Radiohead wrapped their brief 2009 European summer tour at the Reading Festival in England. They weren’t really supporting a new album at this point, giving them space to reach back into their catalog to guaranteed crowd-pleasers “Karma Police,” “Exit Music (for A Film)” and “Street Spirit.” None of those were too shocking, but most people were pretty stunned when the band walked onstage and busted out “Creep” as the very first song.

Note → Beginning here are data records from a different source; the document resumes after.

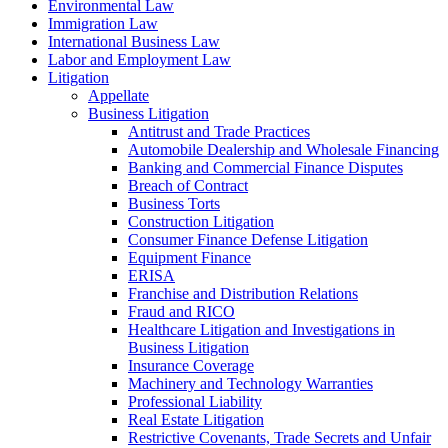
Environmental Law
Immigration Law
International Business Law
Labor and Employment Law
Litigation
Appellate
Business Litigation
Antitrust and Trade Practices
Automobile Dealership and Wholesale Financing
Banking and Commercial Finance Disputes
Breach of Contract
Business Torts
Construction Litigation
Consumer Finance Defense Litigation
Equipment Finance
ERISA
Franchise and Distribution Relations
Fraud and RICO
Healthcare Litigation and Investigations in
Business Litigation
Insurance Coverage
Machinery and Technology Warranties
Professional Liability
Real Estate Litigation
Restrictive Covenants, Trade Secrets and Unfair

They had revived their 1993 breakthrough single a bunch of times on that tour, but it almost always came near the end of the set. It’s unclear why exactly they played it first at Reading, but it meant the one guy who usually screams “CREEP!” after every song at every Radiohead concert would shut up, or at least yell for “The Bends” or “Fake Plastic Trees” instead. (That same guy yells for “Hurricane” at every Bob Dylan show and “Southern Man” at every Neil Young concert. He is the worst person in the world.)
Thom Yorke has complex feelings about “Creep.” The success of that song completely changed his life, and it’s quite possible that Radiohead never would have taken off had they not written that track, but there was a good four-year period where it was the only Radiohead song the mass public knew. Radiohead’s 1995 song “My Iron Lung” is about the realization that the very thing that’s keeping you alive is also trapping you in a very small space.
Radiohead largely dropped the song towards the end of the OK Computer world tour, bringing it back periodically in the 2000s. It always made the crowd go insane. This performance at Reading in August of 2009 is the last time they played it, even though they spent most of 2012 on a grueling world tour.